В наступившем году Андреев занимался трактатом и завершением «Железной мистерии». 2 мая сообщил о ее окончании: «Сегодня кончил курс занятий, начатый еще в 50 г. Не станцевали буги-вуги или джигу только из-за сердца». К письму приложил вступление:
…И, не зная ни успокоенья, ни постоянства,
Странной лексики обращающаяся праща
Разбросает
добросозвучья
и диссонансы,
Непреклонною
диалектикой
скрежеща.
Оно написано «размером, никогда никем не употреблявшимся, читать надо медленно, плавно и широко, – пояснял он. – Размер этот – гипер-пеон»602.

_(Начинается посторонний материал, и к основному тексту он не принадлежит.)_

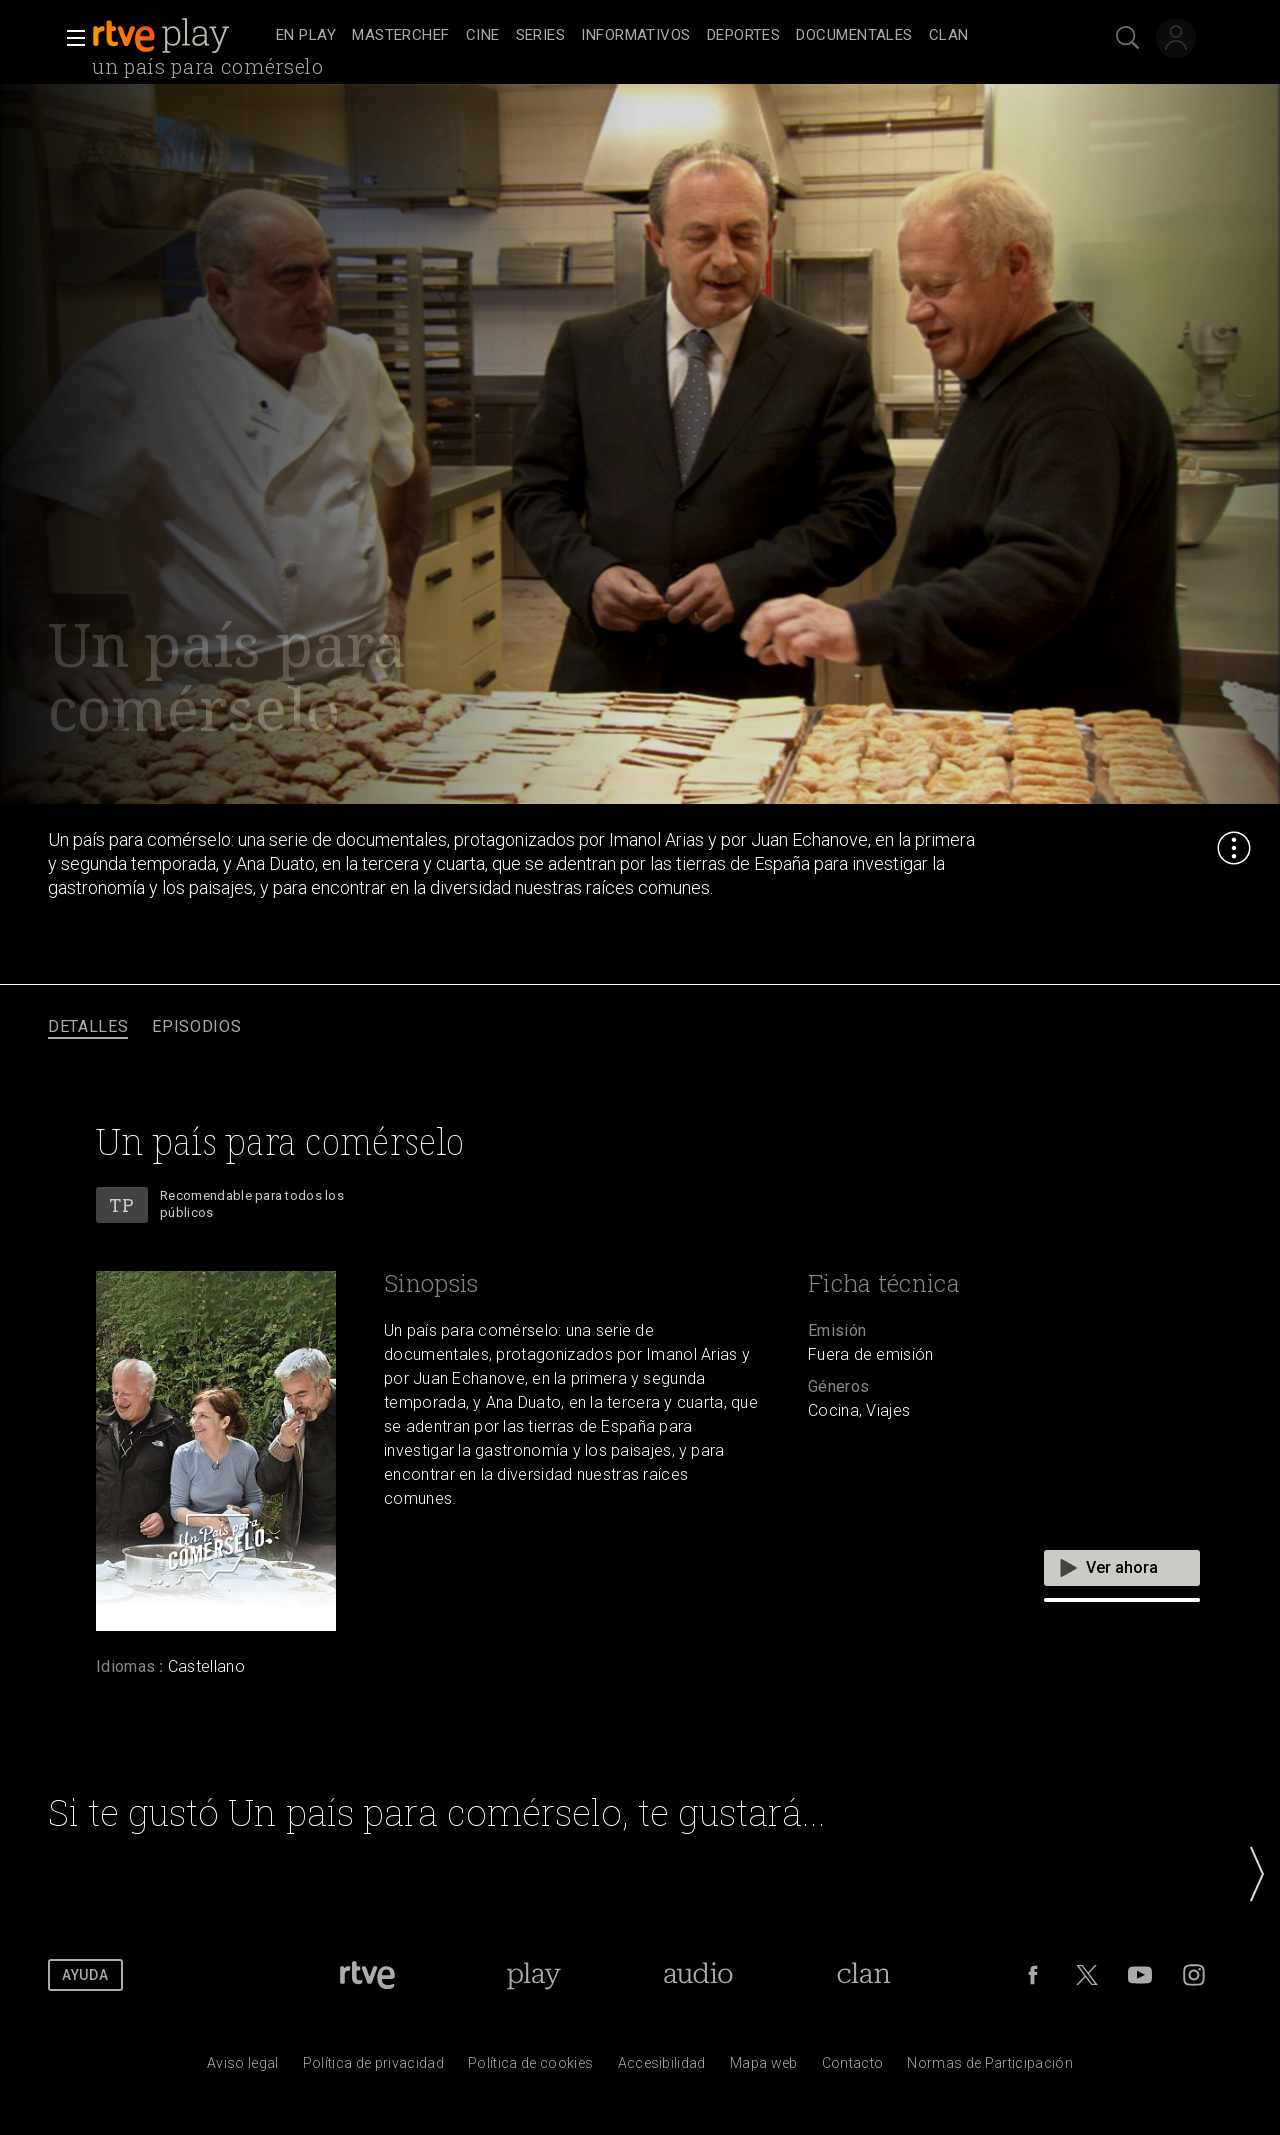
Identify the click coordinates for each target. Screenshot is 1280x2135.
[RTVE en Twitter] (1087, 1975)
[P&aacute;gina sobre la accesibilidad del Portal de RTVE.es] (662, 2068)
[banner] (180, 36)
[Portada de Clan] (864, 1975)
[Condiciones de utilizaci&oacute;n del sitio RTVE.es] (243, 2068)
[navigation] (662, 36)
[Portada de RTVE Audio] (698, 1975)
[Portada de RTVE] (367, 1975)
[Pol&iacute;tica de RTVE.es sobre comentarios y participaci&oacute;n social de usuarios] (990, 2068)
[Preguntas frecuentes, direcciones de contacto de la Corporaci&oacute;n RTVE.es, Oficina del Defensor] (853, 2068)
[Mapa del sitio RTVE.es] (764, 2068)
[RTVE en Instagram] (1194, 1975)
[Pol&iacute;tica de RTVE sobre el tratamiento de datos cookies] (530, 2068)
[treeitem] (306, 36)
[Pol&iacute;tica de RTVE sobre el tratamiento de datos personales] (373, 2068)
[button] (70, 38)
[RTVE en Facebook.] (1033, 1975)
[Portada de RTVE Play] (533, 1975)
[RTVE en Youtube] (1140, 1975)
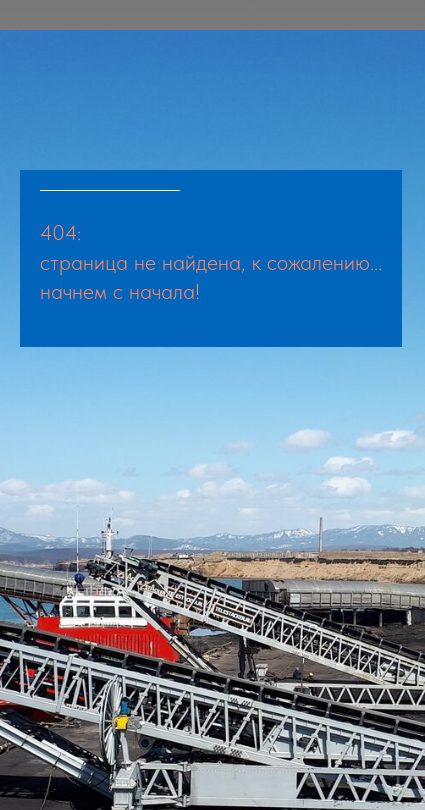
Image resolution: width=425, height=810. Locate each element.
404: (60, 232)
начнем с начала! (120, 291)
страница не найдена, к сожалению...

Начатая вместе с «Розой Мира» мистерия изображала события русской метаистории ХХ века. Возрождение мистерии – сакрального жанра – одна из задач его «поэтической реформы». Мистерия, считал он, непременно расцветет в будущем и станет частью культа «Розы Мира». Уроки вагнеровской мистериальной драматургии, символических драм Ибсена, драматических поэм Блока для него подступы к новому жанру. Помнил он мистерию Коваленского – «Неопалимая Купина». И даже «Мистерию-буфф» Маяковского.
Метаисторическое действо, развернутое в двенадцати актах, стало не столько переосмыслением прошлого и настоящего, сколько пророчеством о событиях конца века. Исторические персонажи, чья энергия питается силами тьмы, в мистерии стали гротескно-символическими образами, олицетворяя тайную суть событий. А жертвенные герои сил света – праведники, проповедники, как и символический автогерой, поэт-вестник – носители высшей правды.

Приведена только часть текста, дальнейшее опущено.